**Task prompt**
I would like every record printed again, exactly as shown.

**Records for the task**
########

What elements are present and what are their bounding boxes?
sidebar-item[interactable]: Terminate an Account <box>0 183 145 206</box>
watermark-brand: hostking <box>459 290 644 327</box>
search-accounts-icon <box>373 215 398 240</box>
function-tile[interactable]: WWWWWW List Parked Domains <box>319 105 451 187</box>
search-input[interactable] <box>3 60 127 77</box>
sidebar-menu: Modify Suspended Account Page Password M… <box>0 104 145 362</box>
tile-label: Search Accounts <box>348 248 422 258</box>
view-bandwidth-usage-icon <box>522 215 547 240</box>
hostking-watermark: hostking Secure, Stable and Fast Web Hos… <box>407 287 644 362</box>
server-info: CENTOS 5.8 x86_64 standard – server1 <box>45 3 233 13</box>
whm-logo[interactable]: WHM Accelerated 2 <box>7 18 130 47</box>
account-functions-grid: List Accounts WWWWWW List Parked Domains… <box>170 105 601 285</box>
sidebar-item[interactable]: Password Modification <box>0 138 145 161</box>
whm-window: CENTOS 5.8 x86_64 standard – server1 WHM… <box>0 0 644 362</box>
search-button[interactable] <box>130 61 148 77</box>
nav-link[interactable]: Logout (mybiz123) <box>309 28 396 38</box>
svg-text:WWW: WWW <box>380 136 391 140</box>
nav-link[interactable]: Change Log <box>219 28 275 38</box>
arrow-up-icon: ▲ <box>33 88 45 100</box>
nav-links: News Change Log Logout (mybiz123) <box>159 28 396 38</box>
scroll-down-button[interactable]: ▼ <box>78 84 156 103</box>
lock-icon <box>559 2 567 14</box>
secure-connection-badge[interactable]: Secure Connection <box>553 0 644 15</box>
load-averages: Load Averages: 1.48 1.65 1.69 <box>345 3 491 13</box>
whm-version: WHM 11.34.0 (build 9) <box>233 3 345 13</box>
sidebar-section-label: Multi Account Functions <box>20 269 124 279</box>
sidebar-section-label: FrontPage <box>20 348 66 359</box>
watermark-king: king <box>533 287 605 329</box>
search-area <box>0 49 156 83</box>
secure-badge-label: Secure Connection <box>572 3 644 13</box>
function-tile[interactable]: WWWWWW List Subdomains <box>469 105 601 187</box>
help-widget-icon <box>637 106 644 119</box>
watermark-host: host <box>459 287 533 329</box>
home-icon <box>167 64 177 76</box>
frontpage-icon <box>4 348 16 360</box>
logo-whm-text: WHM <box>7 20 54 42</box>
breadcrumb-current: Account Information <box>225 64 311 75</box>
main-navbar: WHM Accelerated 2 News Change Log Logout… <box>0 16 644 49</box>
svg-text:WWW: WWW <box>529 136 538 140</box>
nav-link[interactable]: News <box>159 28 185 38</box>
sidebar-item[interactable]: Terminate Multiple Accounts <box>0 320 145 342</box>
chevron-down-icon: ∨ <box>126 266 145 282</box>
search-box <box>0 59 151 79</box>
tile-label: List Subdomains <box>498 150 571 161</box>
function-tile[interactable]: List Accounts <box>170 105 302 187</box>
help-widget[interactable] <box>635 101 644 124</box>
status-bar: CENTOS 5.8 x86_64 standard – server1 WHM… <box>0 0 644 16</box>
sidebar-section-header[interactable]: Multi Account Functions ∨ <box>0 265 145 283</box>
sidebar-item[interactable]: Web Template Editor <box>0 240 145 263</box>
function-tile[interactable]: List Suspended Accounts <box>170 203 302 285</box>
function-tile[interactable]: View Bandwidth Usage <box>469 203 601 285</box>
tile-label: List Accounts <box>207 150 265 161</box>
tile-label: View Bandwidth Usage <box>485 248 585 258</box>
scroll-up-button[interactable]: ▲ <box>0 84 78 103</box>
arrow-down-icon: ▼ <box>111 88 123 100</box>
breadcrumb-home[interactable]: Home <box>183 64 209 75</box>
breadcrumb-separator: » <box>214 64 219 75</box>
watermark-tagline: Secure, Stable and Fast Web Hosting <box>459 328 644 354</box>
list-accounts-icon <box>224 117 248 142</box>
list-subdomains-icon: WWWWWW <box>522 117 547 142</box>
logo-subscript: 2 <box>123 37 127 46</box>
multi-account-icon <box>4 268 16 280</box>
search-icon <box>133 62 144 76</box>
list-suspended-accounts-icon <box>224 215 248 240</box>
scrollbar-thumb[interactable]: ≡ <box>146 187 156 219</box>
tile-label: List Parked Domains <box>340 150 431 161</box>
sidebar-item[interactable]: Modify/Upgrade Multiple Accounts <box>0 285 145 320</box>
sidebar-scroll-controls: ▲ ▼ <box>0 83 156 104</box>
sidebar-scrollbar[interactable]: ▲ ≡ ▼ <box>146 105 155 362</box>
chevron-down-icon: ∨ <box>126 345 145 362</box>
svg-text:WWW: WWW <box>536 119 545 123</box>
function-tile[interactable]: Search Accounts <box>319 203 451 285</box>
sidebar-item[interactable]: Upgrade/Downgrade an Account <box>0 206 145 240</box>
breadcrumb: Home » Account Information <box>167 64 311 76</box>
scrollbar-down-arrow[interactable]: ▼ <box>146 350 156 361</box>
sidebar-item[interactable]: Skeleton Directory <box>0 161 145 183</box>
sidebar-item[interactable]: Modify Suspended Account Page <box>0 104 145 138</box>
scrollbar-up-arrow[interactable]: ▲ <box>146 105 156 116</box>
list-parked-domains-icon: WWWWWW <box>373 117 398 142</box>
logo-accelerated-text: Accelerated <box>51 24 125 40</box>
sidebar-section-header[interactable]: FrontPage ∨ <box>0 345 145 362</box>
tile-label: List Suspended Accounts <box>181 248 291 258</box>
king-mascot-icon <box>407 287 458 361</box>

########

**Task result**
What elements are present and what are their bounding boxes?
sidebar-item[interactable]: Terminate an Account <box>0 183 145 206</box>
watermark-brand: hostking <box>459 290 644 327</box>
search-accounts-icon <box>373 215 398 240</box>
function-tile[interactable]: WWWWWW List Parked Domains <box>319 105 451 187</box>
search-input[interactable] <box>3 60 127 77</box>
sidebar-menu: Modify Suspended Account Page Password M… <box>0 104 145 362</box>
tile-label: Search Accounts <box>348 248 422 258</box>
view-bandwidth-usage-icon <box>522 215 547 240</box>
hostking-watermark: hostking Secure, Stable and Fast Web Hos… <box>407 287 644 362</box>
server-info: CENTOS 5.8 x86_64 standard – server1 <box>45 3 233 13</box>
whm-logo[interactable]: WHM Accelerated 2 <box>7 18 130 47</box>
account-functions-grid: List Accounts WWWWWW List Parked Domains… <box>170 105 601 285</box>
sidebar-item[interactable]: Password Modification <box>0 138 145 161</box>
whm-window: CENTOS 5.8 x86_64 standard – server1 WHM… <box>0 0 644 362</box>
search-button[interactable] <box>130 61 148 77</box>
nav-link[interactable]: Logout (mybiz123) <box>309 28 396 38</box>
svg-text:WWW: WWW <box>380 136 391 140</box>
nav-link[interactable]: Change Log <box>219 28 275 38</box>
arrow-up-icon: ▲ <box>33 88 45 100</box>
nav-links: News Change Log Logout (mybiz123) <box>159 28 396 38</box>
scroll-down-button[interactable]: ▼ <box>78 84 156 103</box>
lock-icon <box>559 2 567 14</box>
secure-connection-badge[interactable]: Secure Connection <box>553 0 644 15</box>
load-averages: Load Averages: 1.48 1.65 1.69 <box>345 3 491 13</box>
whm-version: WHM 11.34.0 (build 9) <box>233 3 345 13</box>
sidebar-section-label: Multi Account Functions <box>20 269 124 279</box>
sidebar-section-label: FrontPage <box>20 348 66 359</box>
watermark-king: king <box>533 287 605 329</box>
search-area <box>0 49 156 83</box>
secure-badge-label: Secure Connection <box>572 3 644 13</box>
function-tile[interactable]: WWWWWW List Subdomains <box>469 105 601 187</box>
help-widget-icon <box>637 106 644 119</box>
watermark-host: host <box>459 287 533 329</box>
home-icon <box>167 64 177 76</box>
frontpage-icon <box>4 348 16 360</box>
logo-whm-text: WHM <box>7 20 54 42</box>
breadcrumb-current: Account Information <box>225 64 311 75</box>
main-navbar: WHM Accelerated 2 News Change Log Logout… <box>0 16 644 49</box>
svg-text:WWW: WWW <box>529 136 538 140</box>
nav-link[interactable]: News <box>159 28 185 38</box>
sidebar-item[interactable]: Terminate Multiple Accounts <box>0 320 145 342</box>
chevron-down-icon: ∨ <box>126 266 145 282</box>
search-box <box>0 59 151 79</box>
tile-label: List Subdomains <box>498 150 571 161</box>
function-tile[interactable]: List Accounts <box>170 105 302 187</box>
help-widget[interactable] <box>635 101 644 124</box>
status-bar: CENTOS 5.8 x86_64 standard – server1 WHM… <box>0 0 644 16</box>
sidebar-section-header[interactable]: Multi Account Functions ∨ <box>0 265 145 283</box>
sidebar-item[interactable]: Web Template Editor <box>0 240 145 263</box>
function-tile[interactable]: List Suspended Accounts <box>170 203 302 285</box>
function-tile[interactable]: View Bandwidth Usage <box>469 203 601 285</box>
tile-label: List Accounts <box>207 150 265 161</box>
tile-label: View Bandwidth Usage <box>485 248 585 258</box>
scroll-up-button[interactable]: ▲ <box>0 84 78 103</box>
arrow-down-icon: ▼ <box>111 88 123 100</box>
breadcrumb-home[interactable]: Home <box>183 64 209 75</box>
breadcrumb-separator: » <box>214 64 219 75</box>
watermark-tagline: Secure, Stable and Fast Web Hosting <box>459 328 644 354</box>
list-accounts-icon <box>224 117 248 142</box>
list-subdomains-icon: WWWWWW <box>522 117 547 142</box>
logo-subscript: 2 <box>123 37 127 46</box>
multi-account-icon <box>4 268 16 280</box>
search-icon <box>133 62 144 76</box>
list-suspended-accounts-icon <box>224 215 248 240</box>
scrollbar-thumb[interactable]: ≡ <box>146 187 156 219</box>
tile-label: List Parked Domains <box>340 150 431 161</box>
sidebar-item[interactable]: Modify/Upgrade Multiple Accounts <box>0 285 145 320</box>
sidebar-scroll-controls: ▲ ▼ <box>0 83 156 104</box>
sidebar-scrollbar[interactable]: ▲ ≡ ▼ <box>146 105 155 362</box>
chevron-down-icon: ∨ <box>126 345 145 362</box>
svg-text:WWW: WWW <box>536 119 545 123</box>
function-tile[interactable]: Search Accounts <box>319 203 451 285</box>
sidebar-item[interactable]: Upgrade/Downgrade an Account <box>0 206 145 240</box>
breadcrumb: Home » Account Information <box>167 64 311 76</box>
scrollbar-down-arrow[interactable]: ▼ <box>146 350 156 361</box>
sidebar-item[interactable]: Skeleton Directory <box>0 161 145 183</box>
sidebar-item[interactable]: Modify Suspended Account Page <box>0 104 145 138</box>
scrollbar-up-arrow[interactable]: ▲ <box>146 105 156 116</box>
list-parked-domains-icon: WWWWWW <box>373 117 398 142</box>
logo-accelerated-text: Accelerated <box>51 24 125 40</box>
sidebar-section-header[interactable]: FrontPage ∨ <box>0 345 145 362</box>
tile-label: List Suspended Accounts <box>181 248 291 258</box>
king-mascot-icon <box>407 287 458 361</box>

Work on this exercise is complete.